> PROBLEM TO WORK ON:
Print every entry exactly once more, omitting each picture.

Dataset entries
· · · · ·

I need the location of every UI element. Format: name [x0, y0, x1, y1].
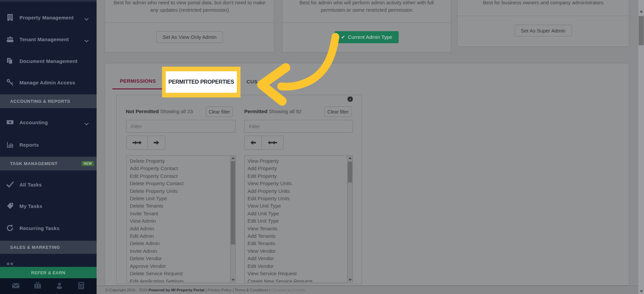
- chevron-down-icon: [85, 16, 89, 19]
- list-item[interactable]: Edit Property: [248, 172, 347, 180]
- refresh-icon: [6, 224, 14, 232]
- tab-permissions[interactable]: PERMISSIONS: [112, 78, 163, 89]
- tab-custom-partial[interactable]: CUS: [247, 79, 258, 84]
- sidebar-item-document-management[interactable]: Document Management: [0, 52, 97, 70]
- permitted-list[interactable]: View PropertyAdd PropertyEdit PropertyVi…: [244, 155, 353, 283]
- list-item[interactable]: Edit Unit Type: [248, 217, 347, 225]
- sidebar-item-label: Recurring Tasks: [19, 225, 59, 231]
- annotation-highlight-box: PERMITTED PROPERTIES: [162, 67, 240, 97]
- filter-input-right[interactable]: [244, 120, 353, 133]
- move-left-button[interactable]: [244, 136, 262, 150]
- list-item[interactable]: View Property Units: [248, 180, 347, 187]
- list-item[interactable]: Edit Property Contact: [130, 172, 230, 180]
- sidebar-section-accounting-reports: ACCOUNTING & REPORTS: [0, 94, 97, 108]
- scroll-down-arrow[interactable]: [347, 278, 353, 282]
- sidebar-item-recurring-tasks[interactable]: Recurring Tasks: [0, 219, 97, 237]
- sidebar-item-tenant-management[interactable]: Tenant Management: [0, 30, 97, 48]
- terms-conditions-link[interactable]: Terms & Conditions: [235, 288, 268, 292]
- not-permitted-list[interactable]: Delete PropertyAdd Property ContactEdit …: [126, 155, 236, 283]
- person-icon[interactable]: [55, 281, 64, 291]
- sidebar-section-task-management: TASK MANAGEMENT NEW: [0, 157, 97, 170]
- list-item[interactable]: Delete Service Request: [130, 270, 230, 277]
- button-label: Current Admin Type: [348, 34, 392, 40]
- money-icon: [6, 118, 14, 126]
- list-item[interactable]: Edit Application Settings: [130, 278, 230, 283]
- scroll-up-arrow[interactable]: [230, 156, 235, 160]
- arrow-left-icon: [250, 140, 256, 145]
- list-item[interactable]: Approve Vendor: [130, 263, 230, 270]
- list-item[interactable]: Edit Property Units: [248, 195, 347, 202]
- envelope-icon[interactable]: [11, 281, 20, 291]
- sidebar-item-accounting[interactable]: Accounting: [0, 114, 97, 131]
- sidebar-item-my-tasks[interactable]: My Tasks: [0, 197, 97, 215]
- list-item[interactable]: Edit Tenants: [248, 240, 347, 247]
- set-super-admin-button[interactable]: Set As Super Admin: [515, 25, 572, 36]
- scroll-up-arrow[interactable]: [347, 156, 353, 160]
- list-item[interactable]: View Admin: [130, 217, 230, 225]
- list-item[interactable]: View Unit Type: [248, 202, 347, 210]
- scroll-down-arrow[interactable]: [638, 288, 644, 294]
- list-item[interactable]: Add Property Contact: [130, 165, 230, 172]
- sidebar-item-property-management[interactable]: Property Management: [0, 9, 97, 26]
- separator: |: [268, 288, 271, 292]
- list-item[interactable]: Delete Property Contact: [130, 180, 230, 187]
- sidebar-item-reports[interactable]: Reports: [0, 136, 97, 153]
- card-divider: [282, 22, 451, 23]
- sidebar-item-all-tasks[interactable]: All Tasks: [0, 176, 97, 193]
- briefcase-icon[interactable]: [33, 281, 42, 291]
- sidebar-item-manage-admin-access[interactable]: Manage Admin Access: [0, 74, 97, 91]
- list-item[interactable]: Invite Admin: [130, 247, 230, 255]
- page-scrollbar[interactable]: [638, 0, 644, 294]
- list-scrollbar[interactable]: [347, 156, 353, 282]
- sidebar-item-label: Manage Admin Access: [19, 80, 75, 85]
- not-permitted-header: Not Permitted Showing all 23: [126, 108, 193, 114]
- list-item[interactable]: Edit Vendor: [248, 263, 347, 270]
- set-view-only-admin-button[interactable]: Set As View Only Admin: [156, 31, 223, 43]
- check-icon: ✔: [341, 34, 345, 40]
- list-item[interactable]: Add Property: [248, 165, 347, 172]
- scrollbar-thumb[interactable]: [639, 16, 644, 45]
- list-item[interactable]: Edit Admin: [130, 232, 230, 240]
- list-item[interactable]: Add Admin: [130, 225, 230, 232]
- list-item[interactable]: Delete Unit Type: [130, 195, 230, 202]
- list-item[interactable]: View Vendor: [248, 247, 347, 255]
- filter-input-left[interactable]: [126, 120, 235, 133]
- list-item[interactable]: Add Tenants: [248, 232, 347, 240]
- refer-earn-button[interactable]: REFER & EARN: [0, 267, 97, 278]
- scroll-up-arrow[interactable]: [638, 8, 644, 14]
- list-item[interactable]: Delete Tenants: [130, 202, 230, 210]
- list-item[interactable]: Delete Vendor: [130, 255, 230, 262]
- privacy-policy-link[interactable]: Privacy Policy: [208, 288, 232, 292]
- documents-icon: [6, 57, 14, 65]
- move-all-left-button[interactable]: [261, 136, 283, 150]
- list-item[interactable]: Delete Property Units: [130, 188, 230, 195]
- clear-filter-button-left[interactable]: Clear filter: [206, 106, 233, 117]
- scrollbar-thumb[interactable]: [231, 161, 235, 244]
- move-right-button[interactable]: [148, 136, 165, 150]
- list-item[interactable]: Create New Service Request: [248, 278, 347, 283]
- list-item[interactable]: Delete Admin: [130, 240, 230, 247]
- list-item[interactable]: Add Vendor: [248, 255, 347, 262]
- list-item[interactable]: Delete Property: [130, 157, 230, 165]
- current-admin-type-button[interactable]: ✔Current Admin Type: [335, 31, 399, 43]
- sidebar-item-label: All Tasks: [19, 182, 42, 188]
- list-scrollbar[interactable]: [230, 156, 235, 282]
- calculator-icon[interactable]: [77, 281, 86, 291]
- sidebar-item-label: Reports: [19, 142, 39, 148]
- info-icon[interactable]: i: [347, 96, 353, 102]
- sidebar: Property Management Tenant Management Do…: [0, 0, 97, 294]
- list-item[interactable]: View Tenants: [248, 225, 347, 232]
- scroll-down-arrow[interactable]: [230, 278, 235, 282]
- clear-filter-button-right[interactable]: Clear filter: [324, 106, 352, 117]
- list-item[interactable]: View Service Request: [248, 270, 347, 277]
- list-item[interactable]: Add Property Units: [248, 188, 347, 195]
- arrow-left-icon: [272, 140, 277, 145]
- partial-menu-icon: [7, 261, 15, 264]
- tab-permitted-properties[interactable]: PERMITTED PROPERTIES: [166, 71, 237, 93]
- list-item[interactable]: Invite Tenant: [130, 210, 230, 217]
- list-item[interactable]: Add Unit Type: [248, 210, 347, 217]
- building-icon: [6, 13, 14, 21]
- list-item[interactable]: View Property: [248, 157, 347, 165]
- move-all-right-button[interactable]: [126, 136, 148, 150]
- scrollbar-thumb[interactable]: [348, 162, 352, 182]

· · · · ·

> WRITTEN RESPONSE:
I need the location of every UI element. Format: name [x0, y0, x1, y1].
- chevron-down-icon: [85, 16, 89, 19]
- list-item[interactable]: Edit Property: [248, 172, 347, 180]
- refresh-icon: [6, 224, 14, 232]
- tab-permissions[interactable]: PERMISSIONS: [112, 78, 163, 89]
- tab-custom-partial[interactable]: CUS: [247, 79, 258, 84]
- sidebar-item-document-management[interactable]: Document Management: [0, 52, 97, 70]
- permitted-list[interactable]: View PropertyAdd PropertyEdit PropertyVi…: [244, 155, 353, 283]
- list-item[interactable]: Edit Unit Type: [248, 217, 347, 225]
- sidebar-item-label: Recurring Tasks: [19, 225, 59, 231]
- annotation-highlight-box: PERMITTED PROPERTIES: [162, 67, 240, 97]
- filter-input-right[interactable]: [244, 120, 353, 133]
- move-left-button[interactable]: [244, 136, 262, 150]
- list-item[interactable]: View Property Units: [248, 180, 347, 187]
- list-item[interactable]: Edit Property Contact: [130, 172, 230, 180]
- sidebar-section-accounting-reports: ACCOUNTING & REPORTS: [0, 94, 97, 108]
- scroll-down-arrow[interactable]: [347, 278, 353, 282]
- sidebar-item-recurring-tasks[interactable]: Recurring Tasks: [0, 219, 97, 237]
- sidebar-item-tenant-management[interactable]: Tenant Management: [0, 30, 97, 48]
- terms-conditions-link[interactable]: Terms & Conditions: [235, 288, 268, 292]
- not-permitted-list[interactable]: Delete PropertyAdd Property ContactEdit …: [126, 155, 236, 283]
- person-icon[interactable]: [55, 281, 64, 291]
- sidebar-section-task-management: TASK MANAGEMENT NEW: [0, 157, 97, 170]
- list-item[interactable]: Delete Service Request: [130, 270, 230, 277]
- button-label: Current Admin Type: [348, 34, 392, 40]
- money-icon: [6, 118, 14, 126]
- list-item[interactable]: Edit Application Settings: [130, 278, 230, 283]
- scroll-up-arrow[interactable]: [230, 156, 235, 160]
- arrow-left-icon: [250, 140, 256, 145]
- list-item[interactable]: Approve Vendor: [130, 263, 230, 270]
- list-item[interactable]: Edit Property Units: [248, 195, 347, 202]
- envelope-icon[interactable]: [11, 281, 20, 291]
- sidebar-item-accounting[interactable]: Accounting: [0, 114, 97, 131]
- sidebar-item-my-tasks[interactable]: My Tasks: [0, 197, 97, 215]
- list-item[interactable]: Edit Tenants: [248, 240, 347, 247]
- set-super-admin-button[interactable]: Set As Super Admin: [515, 25, 572, 36]
- scroll-up-arrow[interactable]: [347, 156, 353, 160]
- list-item[interactable]: View Admin: [130, 217, 230, 225]
- list-item[interactable]: View Unit Type: [248, 202, 347, 210]
- scroll-down-arrow[interactable]: [638, 288, 644, 294]
- list-item[interactable]: Add Property Contact: [130, 165, 230, 172]
- sidebar-item-property-management[interactable]: Property Management: [0, 9, 97, 26]
- separator: |: [268, 288, 271, 292]
- list-item[interactable]: Delete Property Contact: [130, 180, 230, 187]
- sidebar-item-reports[interactable]: Reports: [0, 136, 97, 153]
- card-divider: [282, 22, 451, 23]
- sidebar-item-all-tasks[interactable]: All Tasks: [0, 176, 97, 193]
- briefcase-icon[interactable]: [33, 281, 42, 291]
- sidebar-item-manage-admin-access[interactable]: Manage Admin Access: [0, 74, 97, 91]
- list-item[interactable]: Invite Admin: [130, 247, 230, 255]
- page-scrollbar[interactable]: [638, 0, 644, 294]
- list-scrollbar[interactable]: [347, 156, 353, 282]
- sidebar-item-label: Manage Admin Access: [19, 80, 75, 85]
- not-permitted-header: Not Permitted Showing all 23: [126, 108, 193, 114]
- list-item[interactable]: Edit Vendor: [248, 263, 347, 270]
- set-view-only-admin-button[interactable]: Set As View Only Admin: [156, 31, 223, 43]
- check-icon: ✔: [341, 34, 345, 40]
- list-item[interactable]: Add Property: [248, 165, 347, 172]
- scrollbar-thumb[interactable]: [639, 16, 644, 45]
- list-item[interactable]: Edit Admin: [130, 232, 230, 240]
- list-item[interactable]: Add Admin: [130, 225, 230, 232]
- list-item[interactable]: Delete Unit Type: [130, 195, 230, 202]
- list-item[interactable]: View Vendor: [248, 247, 347, 255]
- filter-input-left[interactable]: [126, 120, 235, 133]
- list-item[interactable]: Add Tenants: [248, 232, 347, 240]
- refer-earn-button[interactable]: REFER & EARN: [0, 267, 97, 278]
- scroll-up-arrow[interactable]: [638, 8, 644, 14]
- list-item[interactable]: Delete Tenants: [130, 202, 230, 210]
- list-item[interactable]: Delete Vendor: [130, 255, 230, 262]
- privacy-policy-link[interactable]: Privacy Policy: [208, 288, 232, 292]
- documents-icon: [6, 57, 14, 65]
- move-all-left-button[interactable]: [261, 136, 283, 150]
- list-item[interactable]: Delete Property Units: [130, 188, 230, 195]
- clear-filter-button-left[interactable]: Clear filter: [206, 106, 233, 117]
- scrollbar-thumb[interactable]: [231, 161, 235, 244]
- move-right-button[interactable]: [148, 136, 165, 150]
- list-item[interactable]: Create New Service Request: [248, 278, 347, 283]
- list-item[interactable]: Delete Admin: [130, 240, 230, 247]
- list-item[interactable]: Add Vendor: [248, 255, 347, 262]
- list-item[interactable]: Delete Property: [130, 157, 230, 165]
- current-admin-type-button[interactable]: ✔Current Admin Type: [335, 31, 399, 43]
- sidebar-item-label: All Tasks: [19, 182, 42, 188]
- list-scrollbar[interactable]: [230, 156, 235, 282]
- calculator-icon[interactable]: [77, 281, 86, 291]
- sidebar-item-label: Reports: [19, 142, 39, 148]
- info-icon[interactable]: i: [347, 96, 353, 102]
- sidebar: Property Management Tenant Management Do…: [0, 0, 97, 294]
- list-item[interactable]: View Tenants: [248, 225, 347, 232]
- scroll-down-arrow[interactable]: [230, 278, 235, 282]
- clear-filter-button-right[interactable]: Clear filter: [324, 106, 352, 117]
- list-item[interactable]: View Service Request: [248, 270, 347, 277]
- list-item[interactable]: Add Property Units: [248, 188, 347, 195]
- arrow-left-icon: [272, 140, 277, 145]
- partial-menu-icon: [7, 261, 15, 264]
- tab-permitted-properties[interactable]: PERMITTED PROPERTIES: [166, 71, 237, 93]
- list-item[interactable]: Invite Tenant: [130, 210, 230, 217]
- list-item[interactable]: Add Unit Type: [248, 210, 347, 217]
- building-icon: [6, 13, 14, 21]
- list-item[interactable]: View Property: [248, 157, 347, 165]
- move-all-right-button[interactable]: [126, 136, 148, 150]
- scrollbar-thumb[interactable]: [348, 162, 352, 182]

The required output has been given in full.